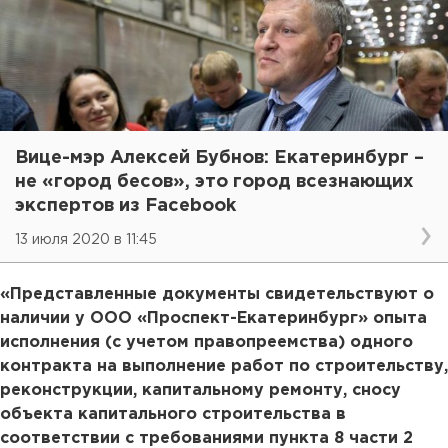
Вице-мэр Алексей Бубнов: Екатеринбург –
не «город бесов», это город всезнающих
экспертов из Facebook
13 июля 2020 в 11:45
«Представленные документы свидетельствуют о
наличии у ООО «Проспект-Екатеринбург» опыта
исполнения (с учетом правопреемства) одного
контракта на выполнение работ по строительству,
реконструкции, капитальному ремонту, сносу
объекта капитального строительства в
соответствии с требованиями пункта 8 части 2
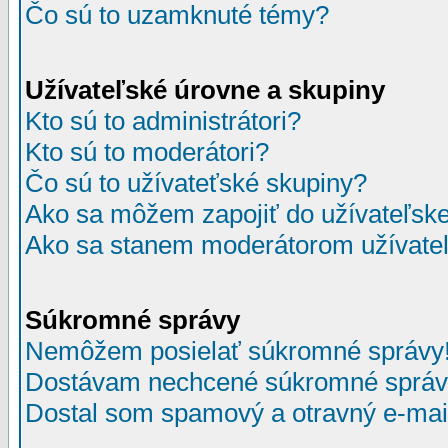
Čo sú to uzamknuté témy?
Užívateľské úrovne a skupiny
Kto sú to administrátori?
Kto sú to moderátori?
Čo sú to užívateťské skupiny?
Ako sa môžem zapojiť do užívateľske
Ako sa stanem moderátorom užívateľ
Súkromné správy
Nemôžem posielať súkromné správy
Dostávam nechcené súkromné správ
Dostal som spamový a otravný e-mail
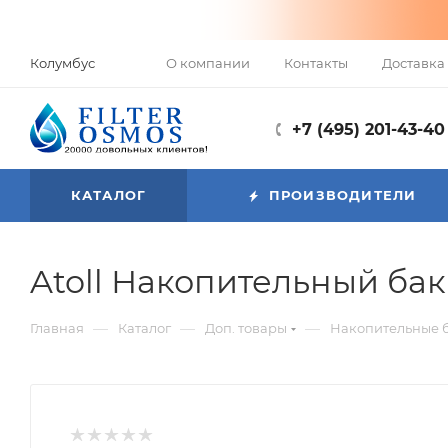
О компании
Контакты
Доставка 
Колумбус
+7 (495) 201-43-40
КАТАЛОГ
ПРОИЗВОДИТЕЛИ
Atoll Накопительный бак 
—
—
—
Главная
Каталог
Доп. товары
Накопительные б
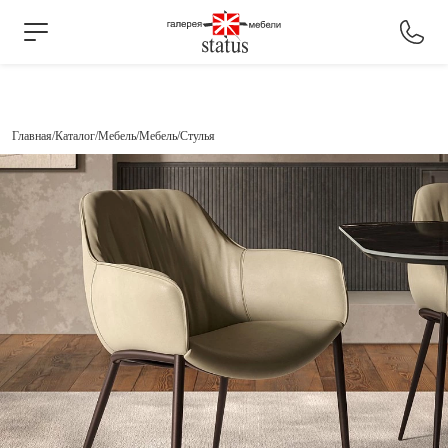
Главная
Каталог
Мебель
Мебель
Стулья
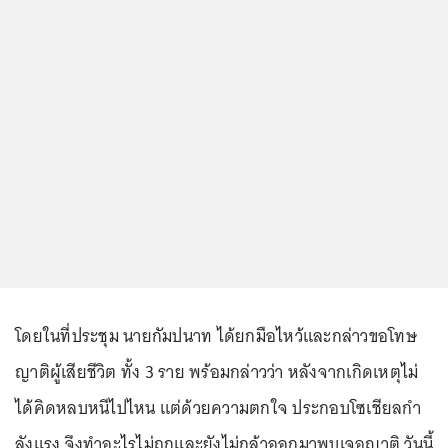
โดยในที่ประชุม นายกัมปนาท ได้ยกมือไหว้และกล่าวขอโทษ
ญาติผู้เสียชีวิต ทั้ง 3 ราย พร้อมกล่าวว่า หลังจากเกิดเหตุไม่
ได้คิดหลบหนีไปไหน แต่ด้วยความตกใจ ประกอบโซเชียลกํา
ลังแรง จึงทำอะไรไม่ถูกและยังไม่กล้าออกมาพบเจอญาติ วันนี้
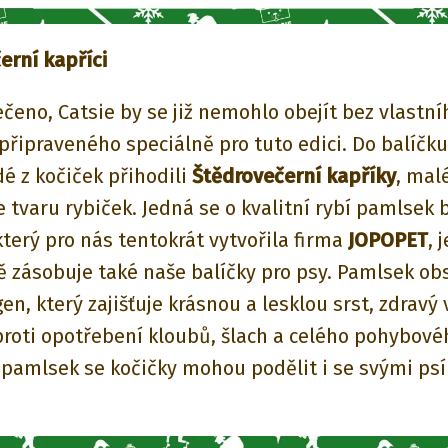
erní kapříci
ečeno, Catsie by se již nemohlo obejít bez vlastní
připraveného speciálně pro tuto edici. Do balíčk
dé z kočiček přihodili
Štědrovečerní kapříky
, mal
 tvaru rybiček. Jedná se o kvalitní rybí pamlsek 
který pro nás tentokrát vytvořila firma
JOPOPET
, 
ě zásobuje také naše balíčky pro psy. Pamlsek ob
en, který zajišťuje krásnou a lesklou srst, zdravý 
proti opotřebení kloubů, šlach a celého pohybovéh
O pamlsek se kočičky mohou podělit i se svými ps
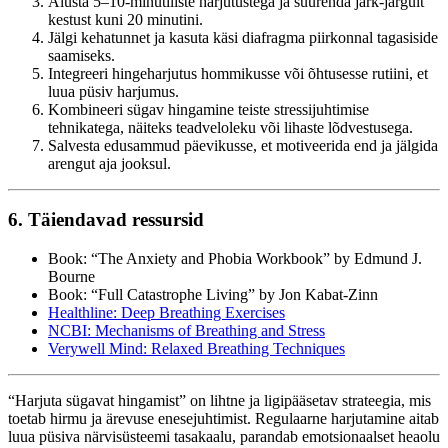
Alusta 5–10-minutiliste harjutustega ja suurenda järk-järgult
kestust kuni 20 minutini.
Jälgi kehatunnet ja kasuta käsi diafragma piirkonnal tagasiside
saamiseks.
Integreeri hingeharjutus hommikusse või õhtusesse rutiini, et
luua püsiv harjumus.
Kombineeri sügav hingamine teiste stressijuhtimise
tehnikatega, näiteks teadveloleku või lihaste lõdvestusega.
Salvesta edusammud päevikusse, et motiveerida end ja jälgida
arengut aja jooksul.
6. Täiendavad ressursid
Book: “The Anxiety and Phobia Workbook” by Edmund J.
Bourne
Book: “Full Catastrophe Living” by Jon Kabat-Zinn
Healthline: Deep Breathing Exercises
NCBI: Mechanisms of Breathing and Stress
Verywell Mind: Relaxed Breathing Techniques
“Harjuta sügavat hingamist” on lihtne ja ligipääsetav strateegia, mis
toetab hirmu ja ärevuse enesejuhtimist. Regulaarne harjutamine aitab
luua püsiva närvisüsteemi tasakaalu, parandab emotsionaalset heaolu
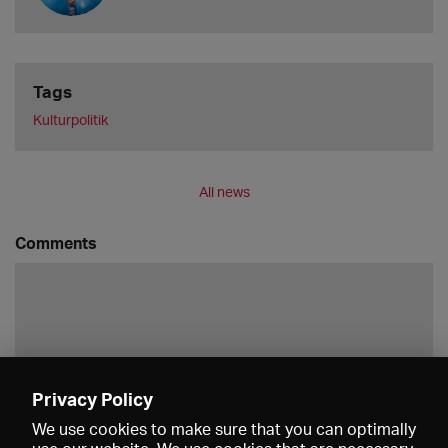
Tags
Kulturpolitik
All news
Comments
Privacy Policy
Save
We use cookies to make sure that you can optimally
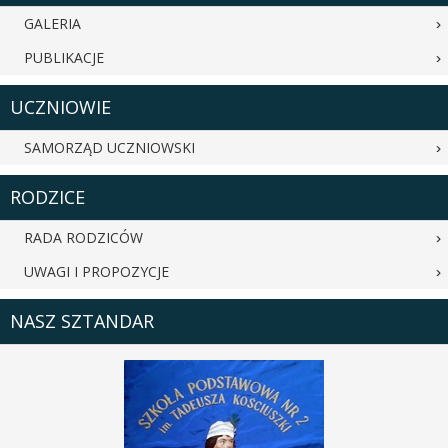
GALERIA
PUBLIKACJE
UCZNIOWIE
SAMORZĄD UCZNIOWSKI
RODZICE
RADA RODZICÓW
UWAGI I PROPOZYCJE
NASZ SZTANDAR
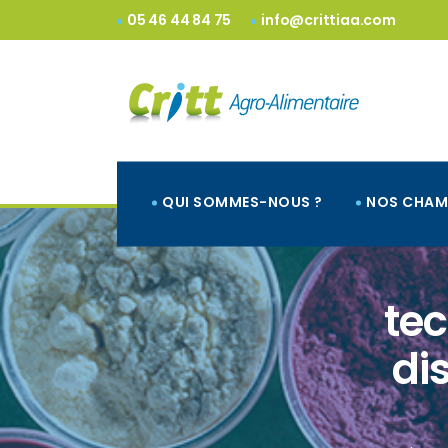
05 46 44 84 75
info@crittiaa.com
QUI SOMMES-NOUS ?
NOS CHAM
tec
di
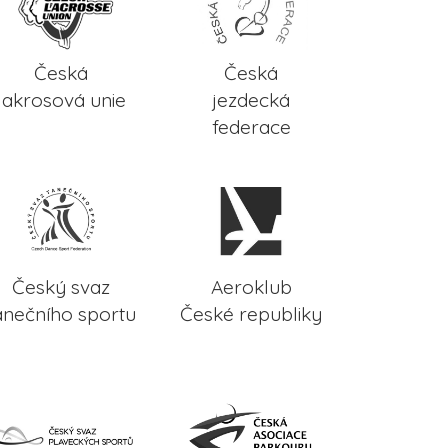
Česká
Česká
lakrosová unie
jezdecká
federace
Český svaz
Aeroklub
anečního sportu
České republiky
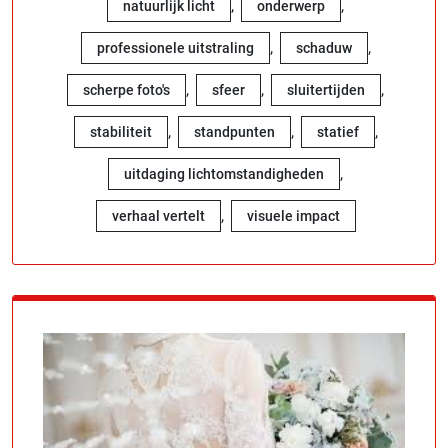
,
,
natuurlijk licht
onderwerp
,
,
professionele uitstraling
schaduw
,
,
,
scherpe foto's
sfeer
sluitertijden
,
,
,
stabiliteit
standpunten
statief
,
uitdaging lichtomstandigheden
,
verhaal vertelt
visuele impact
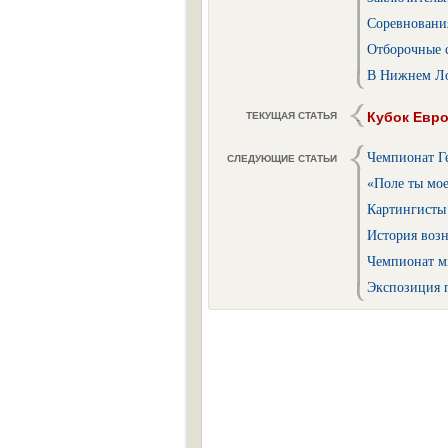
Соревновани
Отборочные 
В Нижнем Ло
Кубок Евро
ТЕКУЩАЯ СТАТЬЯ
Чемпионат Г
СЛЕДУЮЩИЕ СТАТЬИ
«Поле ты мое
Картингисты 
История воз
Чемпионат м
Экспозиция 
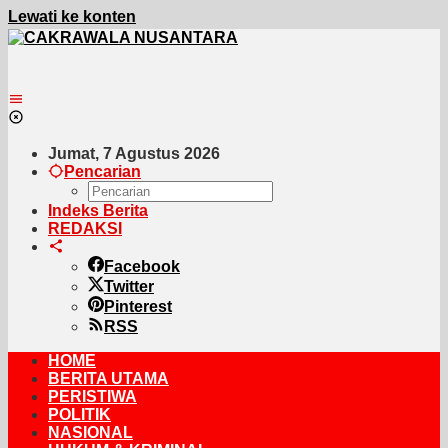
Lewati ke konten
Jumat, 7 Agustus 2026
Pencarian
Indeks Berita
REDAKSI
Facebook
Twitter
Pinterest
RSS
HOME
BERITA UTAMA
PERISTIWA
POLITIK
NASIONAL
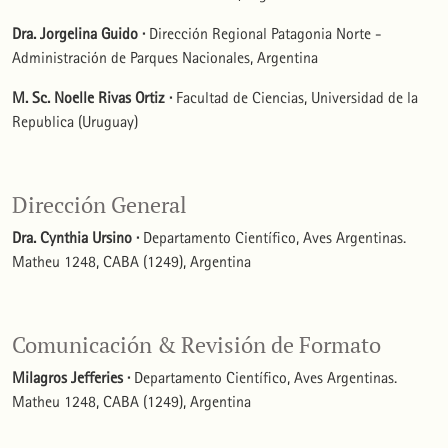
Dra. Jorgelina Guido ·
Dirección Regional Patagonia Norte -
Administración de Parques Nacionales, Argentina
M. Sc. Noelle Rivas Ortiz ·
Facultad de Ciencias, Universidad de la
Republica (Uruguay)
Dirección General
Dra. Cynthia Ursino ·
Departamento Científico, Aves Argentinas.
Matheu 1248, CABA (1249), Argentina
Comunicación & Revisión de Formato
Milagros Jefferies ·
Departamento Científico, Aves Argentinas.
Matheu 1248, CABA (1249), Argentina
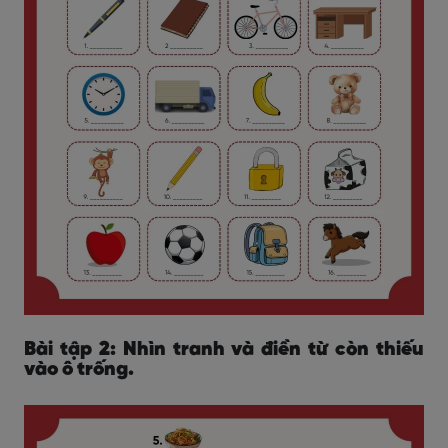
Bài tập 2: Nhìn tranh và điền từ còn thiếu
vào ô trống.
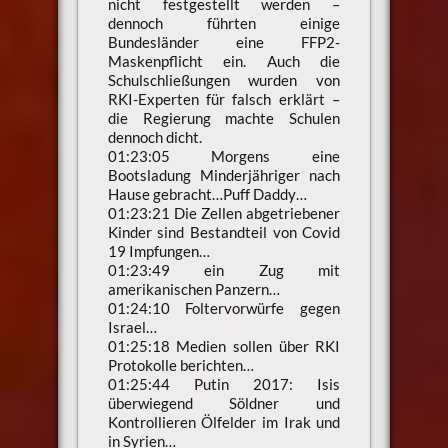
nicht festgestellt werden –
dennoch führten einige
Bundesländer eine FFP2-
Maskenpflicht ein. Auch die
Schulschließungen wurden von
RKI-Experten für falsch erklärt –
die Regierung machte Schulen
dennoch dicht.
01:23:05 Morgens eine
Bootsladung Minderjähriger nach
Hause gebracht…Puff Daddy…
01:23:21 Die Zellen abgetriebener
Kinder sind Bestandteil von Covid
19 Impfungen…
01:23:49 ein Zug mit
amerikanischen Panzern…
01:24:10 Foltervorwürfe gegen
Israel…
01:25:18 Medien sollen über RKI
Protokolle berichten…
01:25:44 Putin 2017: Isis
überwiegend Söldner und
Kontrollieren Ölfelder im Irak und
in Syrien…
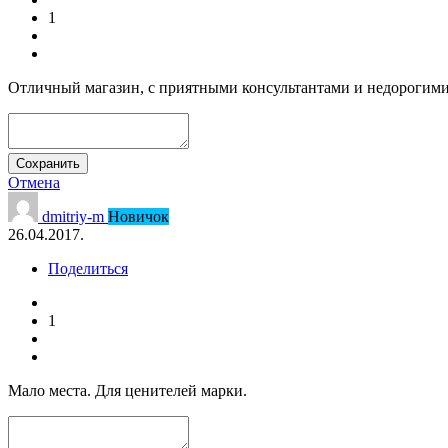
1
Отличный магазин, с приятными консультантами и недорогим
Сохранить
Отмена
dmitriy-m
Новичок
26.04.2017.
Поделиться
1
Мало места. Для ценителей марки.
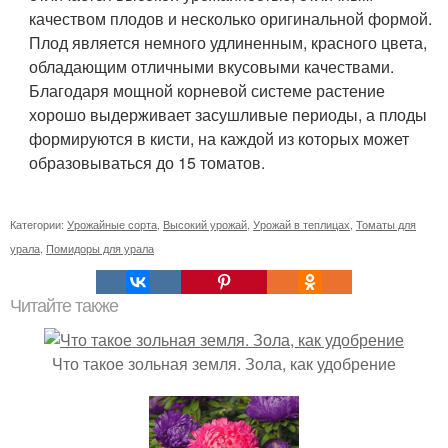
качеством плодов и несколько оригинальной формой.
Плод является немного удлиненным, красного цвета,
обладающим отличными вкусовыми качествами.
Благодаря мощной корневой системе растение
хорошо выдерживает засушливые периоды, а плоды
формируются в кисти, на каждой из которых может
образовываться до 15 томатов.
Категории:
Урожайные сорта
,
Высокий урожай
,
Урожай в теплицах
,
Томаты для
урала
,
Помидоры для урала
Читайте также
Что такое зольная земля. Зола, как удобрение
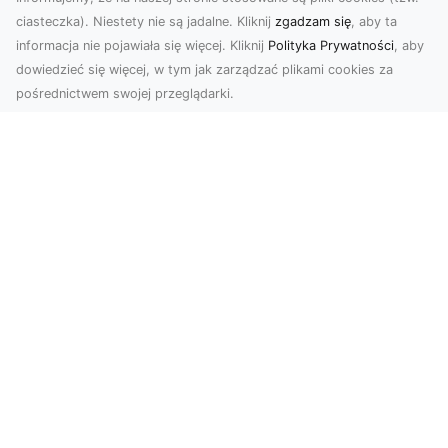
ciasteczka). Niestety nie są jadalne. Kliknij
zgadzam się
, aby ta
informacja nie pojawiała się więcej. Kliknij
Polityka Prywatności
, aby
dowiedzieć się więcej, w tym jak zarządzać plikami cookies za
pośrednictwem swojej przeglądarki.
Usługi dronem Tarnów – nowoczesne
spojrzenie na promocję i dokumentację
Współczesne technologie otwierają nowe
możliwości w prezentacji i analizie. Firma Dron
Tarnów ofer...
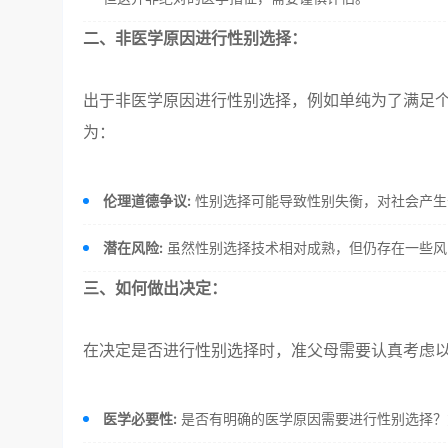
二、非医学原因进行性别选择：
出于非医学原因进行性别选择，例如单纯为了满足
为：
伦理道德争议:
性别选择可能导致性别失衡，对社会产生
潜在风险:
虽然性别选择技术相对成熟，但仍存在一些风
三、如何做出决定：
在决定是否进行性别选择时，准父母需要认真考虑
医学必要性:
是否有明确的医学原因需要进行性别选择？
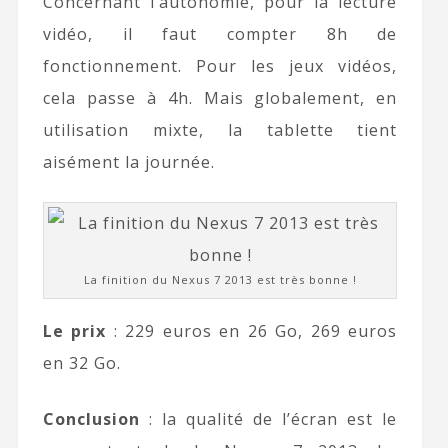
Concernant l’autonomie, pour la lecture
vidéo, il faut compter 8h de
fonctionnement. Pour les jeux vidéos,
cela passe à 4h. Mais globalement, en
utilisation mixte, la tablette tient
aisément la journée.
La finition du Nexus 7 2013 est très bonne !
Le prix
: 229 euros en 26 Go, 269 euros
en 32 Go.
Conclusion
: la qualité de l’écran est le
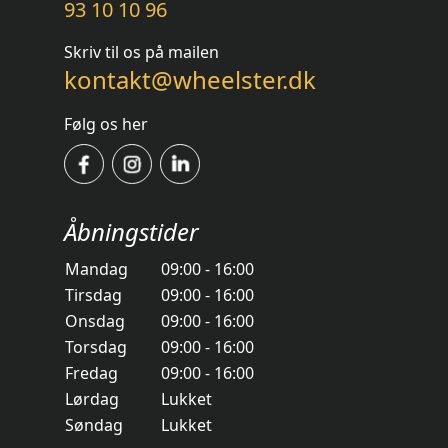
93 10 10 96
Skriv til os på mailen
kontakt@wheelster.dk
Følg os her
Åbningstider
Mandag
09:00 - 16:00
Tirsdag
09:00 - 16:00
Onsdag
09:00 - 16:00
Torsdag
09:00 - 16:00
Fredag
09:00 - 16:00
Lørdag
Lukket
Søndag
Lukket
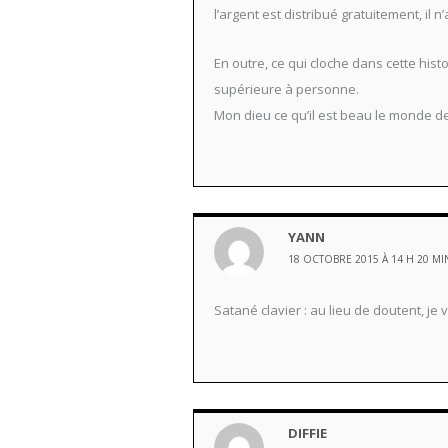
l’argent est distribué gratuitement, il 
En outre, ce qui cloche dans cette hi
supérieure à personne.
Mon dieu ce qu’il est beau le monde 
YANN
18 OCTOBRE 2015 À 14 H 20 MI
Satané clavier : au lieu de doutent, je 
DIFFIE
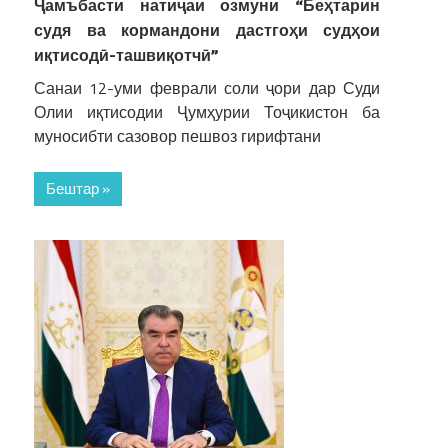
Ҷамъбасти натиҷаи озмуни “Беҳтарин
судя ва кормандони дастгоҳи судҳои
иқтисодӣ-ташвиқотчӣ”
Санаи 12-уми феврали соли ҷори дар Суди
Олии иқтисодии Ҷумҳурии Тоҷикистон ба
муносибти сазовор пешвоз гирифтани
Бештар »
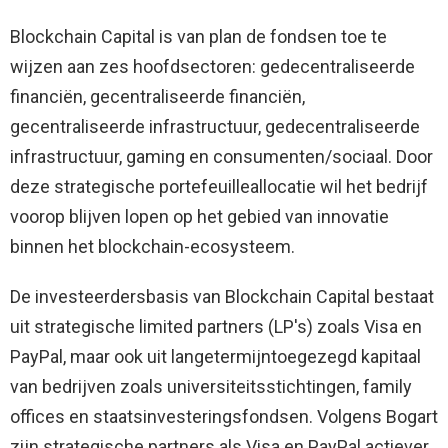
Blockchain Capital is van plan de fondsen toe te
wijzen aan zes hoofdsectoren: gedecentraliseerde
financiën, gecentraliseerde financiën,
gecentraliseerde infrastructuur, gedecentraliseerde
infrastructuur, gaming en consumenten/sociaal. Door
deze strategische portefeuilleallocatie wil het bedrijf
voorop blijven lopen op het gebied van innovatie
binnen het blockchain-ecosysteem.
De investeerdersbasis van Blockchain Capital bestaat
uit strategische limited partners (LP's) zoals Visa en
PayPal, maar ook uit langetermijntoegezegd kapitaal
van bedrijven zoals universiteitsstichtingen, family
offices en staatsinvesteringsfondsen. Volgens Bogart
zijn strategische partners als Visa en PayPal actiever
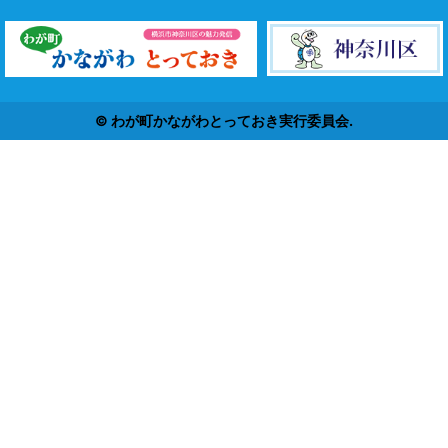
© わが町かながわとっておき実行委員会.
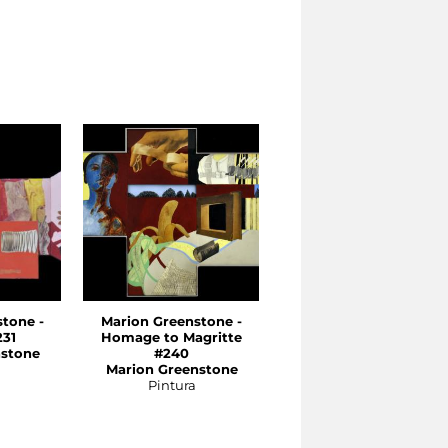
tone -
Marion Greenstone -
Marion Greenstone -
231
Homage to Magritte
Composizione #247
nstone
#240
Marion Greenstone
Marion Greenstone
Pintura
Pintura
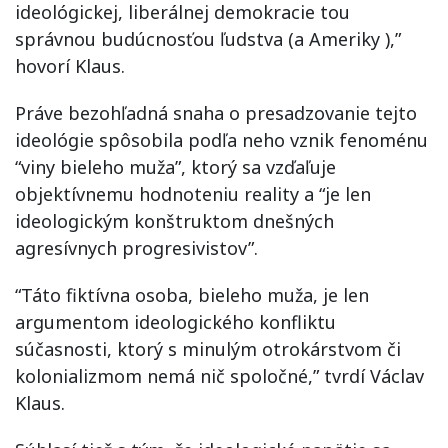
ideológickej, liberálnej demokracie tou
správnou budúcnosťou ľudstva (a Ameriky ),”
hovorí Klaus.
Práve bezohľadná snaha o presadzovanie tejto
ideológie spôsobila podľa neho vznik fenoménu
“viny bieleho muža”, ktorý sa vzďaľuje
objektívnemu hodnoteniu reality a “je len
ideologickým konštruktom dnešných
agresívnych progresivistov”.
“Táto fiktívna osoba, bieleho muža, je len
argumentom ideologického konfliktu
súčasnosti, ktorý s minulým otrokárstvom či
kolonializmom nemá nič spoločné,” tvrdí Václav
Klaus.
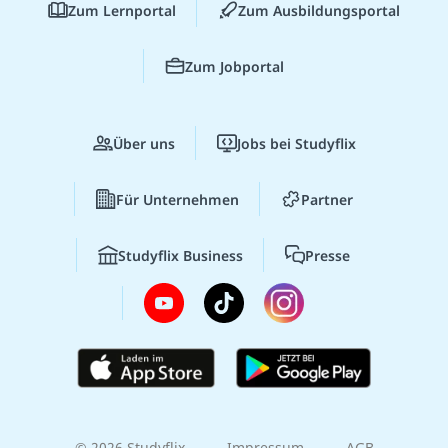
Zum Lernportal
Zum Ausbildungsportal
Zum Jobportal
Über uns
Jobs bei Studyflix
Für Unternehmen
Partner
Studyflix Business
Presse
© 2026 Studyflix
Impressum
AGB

Task prompt>
Please print the lines above word for word, starting at the one with "visuele impact" and ending at the one with "nicht festgestellt werden –", both included, and without any picture.

Solution to this problem>
visuele impact
Соревновани
Отборочные 
В Нижнем Ло
Кубок Евро
ТЕКУЩАЯ СТАТЬЯ
Чемпионат Г
СЛЕДУЮЩИЕ СТАТЬИ
«Поле ты мое
Картингисты 
История воз
Чемпионат м
Экспозиция 
Lewati ke konten
Jumat, 7 Agustus 2026
Pencarian
Indeks Berita
REDAKSI
Facebook
Twitter
Pinterest
RSS
HOME
BERITA UTAMA
PERISTIWA
POLITIK
NASIONAL
Dra. Jorgelina Guido ·
Dirección Regional Patagonia Norte -
Administración de Parques Nacionales, Argentina
M. Sc. Noelle Rivas Ortiz ·
Facultad de Ciencias, Universidad de la
Republica (Uruguay)
Dirección General
Dra. Cynthia Ursino ·
Departamento Científico, Aves Argentinas.
Matheu 1248, CABA (1249), Argentina
Comunicación & Revisión de Formato
Milagros Jefferies ·
Departamento Científico, Aves Argentinas.
Matheu 1248, CABA (1249), Argentina
Bài tập 2: Nhìn tranh và điền từ còn thiếu
vào ô trống.
nicht festgestellt werden –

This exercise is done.